■ WHAT IS NEEDED:
Working through the data below, reproduce word for word the line with "Segment every instance" and every line after it, both ends included, and omit the pictures.

Start of SUPPLIED INFORMATION

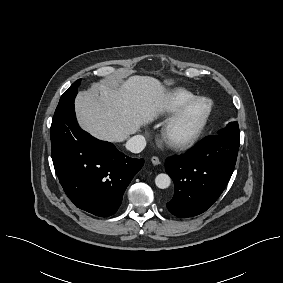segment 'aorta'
I'll use <instances>...</instances> for the list:
<instances>
[{
  "label": "aorta",
  "instance_id": "1",
  "mask_svg": "<svg viewBox=\"0 0 283 283\" xmlns=\"http://www.w3.org/2000/svg\"><path fill=\"white\" fill-rule=\"evenodd\" d=\"M171 178L168 174L161 173L155 178V184L160 189H166L170 186Z\"/></svg>",
  "mask_w": 283,
  "mask_h": 283
}]
</instances>
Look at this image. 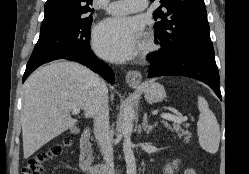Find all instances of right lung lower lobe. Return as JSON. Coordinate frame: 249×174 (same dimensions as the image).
<instances>
[{
  "label": "right lung lower lobe",
  "mask_w": 249,
  "mask_h": 174,
  "mask_svg": "<svg viewBox=\"0 0 249 174\" xmlns=\"http://www.w3.org/2000/svg\"><path fill=\"white\" fill-rule=\"evenodd\" d=\"M56 59H68L79 62L90 68L92 71L98 72L110 83L114 82L113 71L104 62L98 60V58L94 54H92L91 50L81 52H47L39 55L34 59H30L27 63V67L23 76V82L37 67Z\"/></svg>",
  "instance_id": "98d812e1"
}]
</instances>
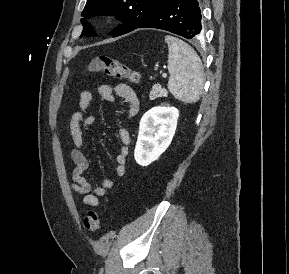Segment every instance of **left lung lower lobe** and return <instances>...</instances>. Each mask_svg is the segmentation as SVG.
Wrapping results in <instances>:
<instances>
[{"mask_svg": "<svg viewBox=\"0 0 289 274\" xmlns=\"http://www.w3.org/2000/svg\"><path fill=\"white\" fill-rule=\"evenodd\" d=\"M137 28L162 29L195 40L202 31L199 1L165 0Z\"/></svg>", "mask_w": 289, "mask_h": 274, "instance_id": "obj_1", "label": "left lung lower lobe"}]
</instances>
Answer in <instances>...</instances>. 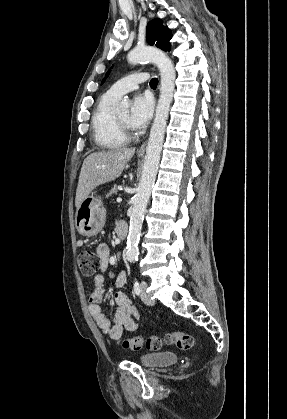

End of SUPPLIED INFORMATION

■ THE ANSWER:
Segment every instance of **left lung lower lobe** and return <instances>...</instances>. Each mask_svg is the segmentation as SVG.
Wrapping results in <instances>:
<instances>
[{"mask_svg": "<svg viewBox=\"0 0 289 274\" xmlns=\"http://www.w3.org/2000/svg\"><path fill=\"white\" fill-rule=\"evenodd\" d=\"M137 28L162 29L195 40L202 31L199 1L165 0Z\"/></svg>", "mask_w": 289, "mask_h": 274, "instance_id": "obj_1", "label": "left lung lower lobe"}]
</instances>
Answer in <instances>...</instances>. 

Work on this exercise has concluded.